=== TASK DIRECTIONS ===
Leaving out all pictures, give again each line exactly, from the start of the listing through the line that contains "устраивались доедалки, затем".

+===+

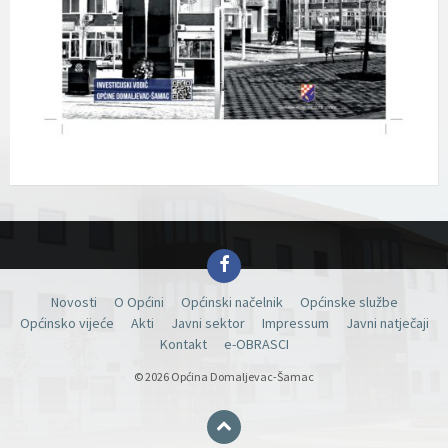
Facebook
Novosti
O Općini
Općinski načelnik
Općinske službe
Općinsko vijeće
Akti
Javni sektor
Impressum
Javni natječaji
Kontakt
e-OBRASCI
© 2026 Općina Domaljevac-Šamac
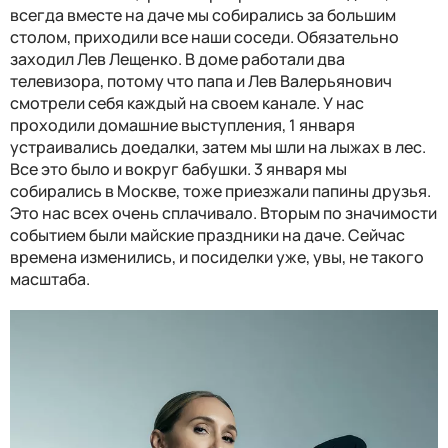
всегда вместе на даче мы собирались за большим
столом, приходили все наши соседи. Обязательно
заходил Лев Лещенко. В доме работали два
телевизора, потому что папа и Лев Валерьянович
смотрели себя каждый на своем канале. У нас
проходили домашние выступления, 1 января
устраивались доедалки, затем мы шли на лыжах в лес.
Все это было и вокруг бабушки. 3 января мы
собирались в Москве, тоже приезжали папины друзья.
Это нас всех очень сплачивало. Вторым по значимости
событием были майские праздники на даче. Сейчас
времена изменились, и посиделки уже, увы, не такого
масштаба.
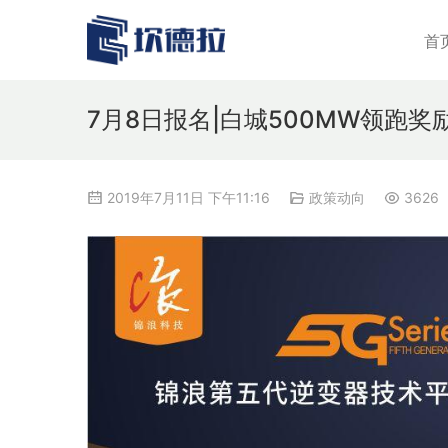
首
7月8日报名|白城500MW领跑
2019年7月11日 下午11:16
政策动向
3626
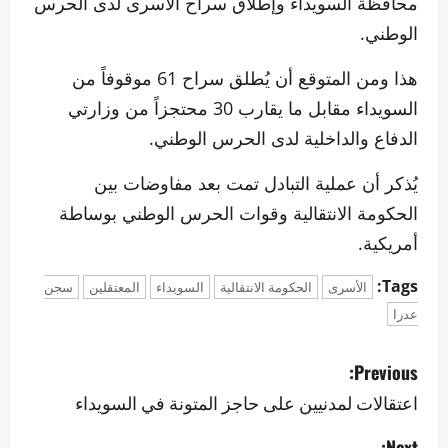
محافظة السويداء وإطلاق سراح الأسرى لدى الحرس
الوطني.
هذا ومن المتوقع أن يُطلق سراح 61 موقوفاً من
السويداء مقابل ما يقارب 30 محتجزاً من وزارتي
الدفاع والداخلية لدى الحرس الوطني.
يُذكر أن عملية التبادل تمت بعد مفاوضات بين
الحكومة الانتقالية وقوات الحرس الوطني بوساطة
أمريكية.
Tags:
الأسرى
الحكومة الانتقالية
السويداء
المعتقلين
سجن
عدرا
P
Previous:
o
اعتقالات لمدنيين على حاجز المتونة في السويداء
s
Next:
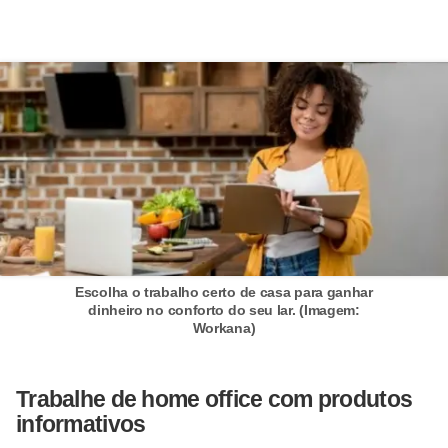
E
!
F
G
T
S
L
e
g
i
Escolha o trabalho certo de casa para ganhar
dinheiro no conforto do seu lar. (Imagem:
s
Workana)
l
a
Trabalhe de home office com produtos
ç
informativos
ã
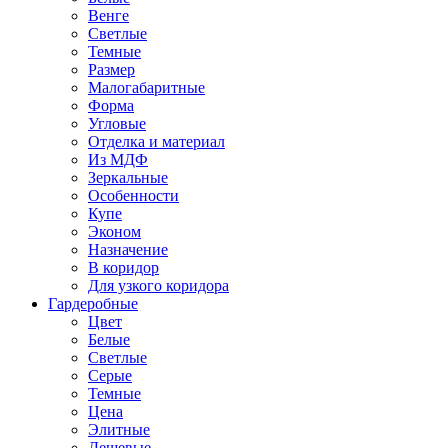
Венге
Светлые
Темные
Размер
Малогабаритные
Форма
Угловые
Отделка и материал
Из МДФ
Зеркальные
Особенности
Купе
Эконом
Назначение
В коридор
Для узкого коридора
Гардеробные
Цвет
Белые
Светлые
Серые
Темные
Цена
Элитные
Дешевые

+===+

=== REPLY TO THE EXERCISE ===
Facebook
Novosti
O Općini
Općinski načelnik
Općinske službe
Općinsko vijeće
Akti
Javni sektor
Impressum
Javni natječaji
Kontakt
e-OBRASCI
© 2026 Općina Domaljevac-Šamac
всегда вместе на даче мы собирались за большим
столом, приходили все наши соседи. Обязательно
заходил Лев Лещенко. В доме работали два
телевизора, потому что папа и Лев Валерьянович
смотрели себя каждый на своем канале. У нас
проходили домашние выступления, 1 января
устраивались доедалки, затем мы шли на лыжах в лес.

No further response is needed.